Harrah's also requests to be reimbursed the sum of $23.20 representing the New Jersey Occupancy Tax and the sum of $12.54 representing the Nevada Occupancy Tax. The amount of $35.74 is allowed as a taxable cost.
The total amount allowed as taxable costs for witness(s) fees for the above-mentioned indivduals is $2,434.97.
4. Computerized Legal Research
Harrah's requests reimbursement of $711.51 in connection with computerized legal research performed in this matter. Computerized legal research is not a listed item for costs under 28 U.S.C. § 1920. Boyadjian v. Cigna Cos., 994 F. Supp. 278, 281-82 (D.N.J. 1998) (citing Crawford Fitting, 482 U.S. at 441; W.Va. Univ. Hosps., Inc. v. Casey, 499 U.S. 83, 93 (1991)); But see Ricoh Corp. v. Pitney Bowes, Inc., No. 02-5639, 2007 WL 1852553 (D.N.J. June 26, 2007) (allowing computerized legal research expenses in a complex case as taxable costs).
Courts have used attorney fee applications under 42 U.S.C. § 1988 to determine what nontaxable expenses related to attorneys' fees were authorized in a particular case. Abrams v. Lightolier, Inc., 50 F.3d 1204, 1224 (3d Cir. 1995). Similarly, in United States v. Scheingold, 293 F.Supp. 2d 447, 453 (D.N.J. 2003), cited in Lite, N.J. Federal Practice Rules, Comment 4(i) to L. Civ. R. 54.1 (Gann), the prevailing party filed a post trial motion for attorneys' fees in a federal tax matter which proceeded to trial. In that case, the Court granted attorneys' fees and costs under 26 U.S.C. § 7430 of the Internal Revenue Code, not under Section 1920, which provided for the award of litigation costs such as electronic research and postal expenses to a prevailing party in a suit against the Internal Revenue Service.

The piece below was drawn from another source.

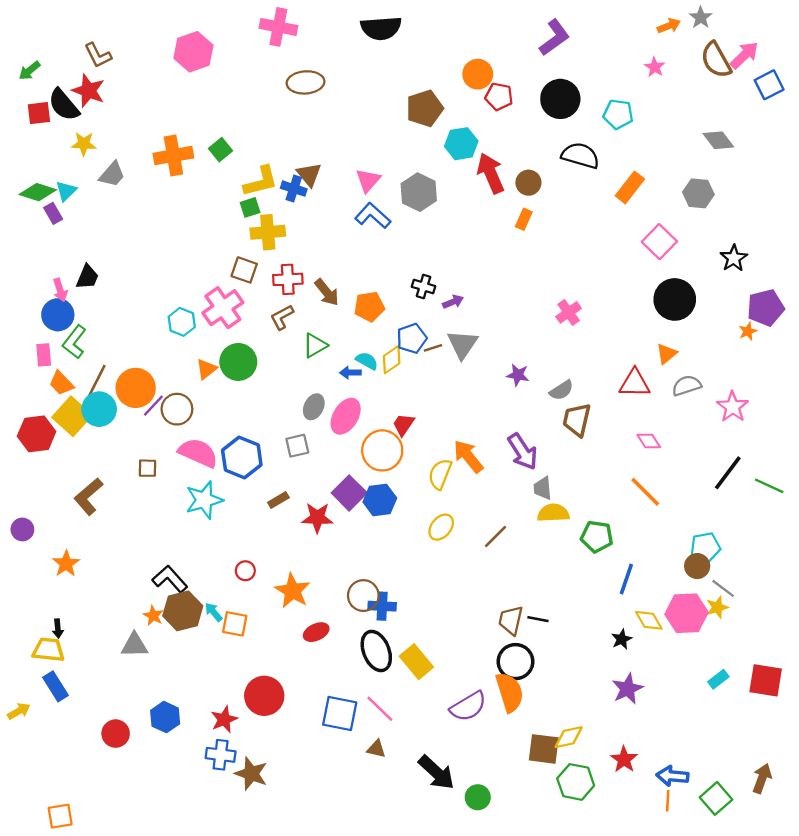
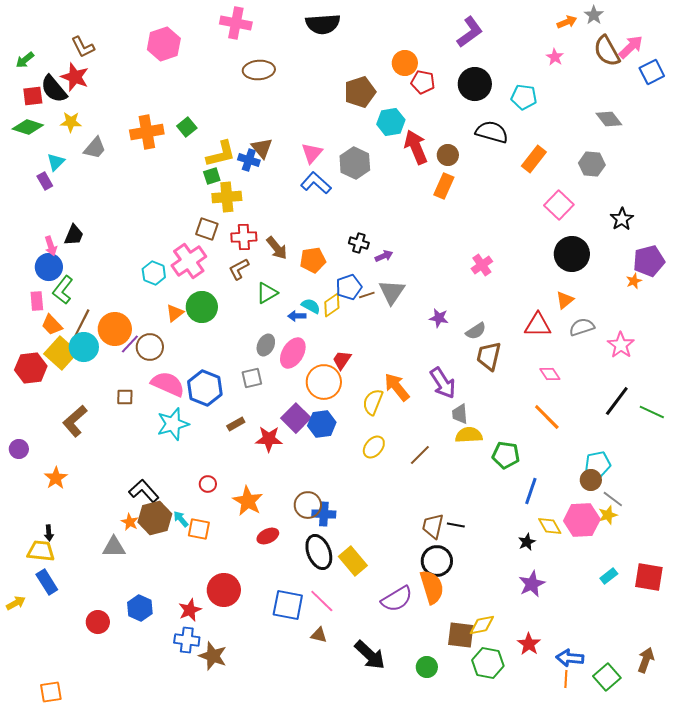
green diamond: (38, 192) -> (28, 127), moved
orange rectangle: (524, 219) -> (444, 186), size x1.4
green circle: (478, 797) -> (427, 667), moved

Federal courts may not grant costs unless such costs are authorized by Section 1920. Crawford Fitting Co., v. J.T. Gibbons, Inc., 482 U.S. 437, 441 (1987) (holding that "§ 1920 defines the term 'costs' as used in Rule 54(d)"). Similarly, expenses paid by a party regarded as ordinary incidents to litigation are generally not recoverable as taxable costs.
For the reasons mentioned above, the Clerk denies the expenses incurred by Harrah's for computer legal research conducted in this matter because taxation of costs is limited to those costs enumerated in Section 1920.
5. Docket Fees Under 28 U.S.C. § 1923
Harrah's requests reimbursement for docket fees in the amount of $65.00. The Clerk interprets Section 1923 to read that the prevailing party is allowed $5.00 on motion for judgment and $2.50 for each deposition admitted in evidence. Had this matter proceeded to trial the prevailing party would be entitled to $20.00 docket fee. Therefore, the Clerk allows Harrah's to be reimbursed the amount $5.00 representing motion for judgment and $35.00 representing fourteen deposition transcripts for a total amount of $40.00.
The following expenses will be allowable as taxable costs:
Deposition Transcript Costs$6,647.25
Transcripts of Hearings$148.96
For the reasons set forth above, Harrah's Entertainment Inc. Bill of Costs against WALLACE R. BARR, on behalf of himself and all others is hereby granted in the amount of $9,271.18.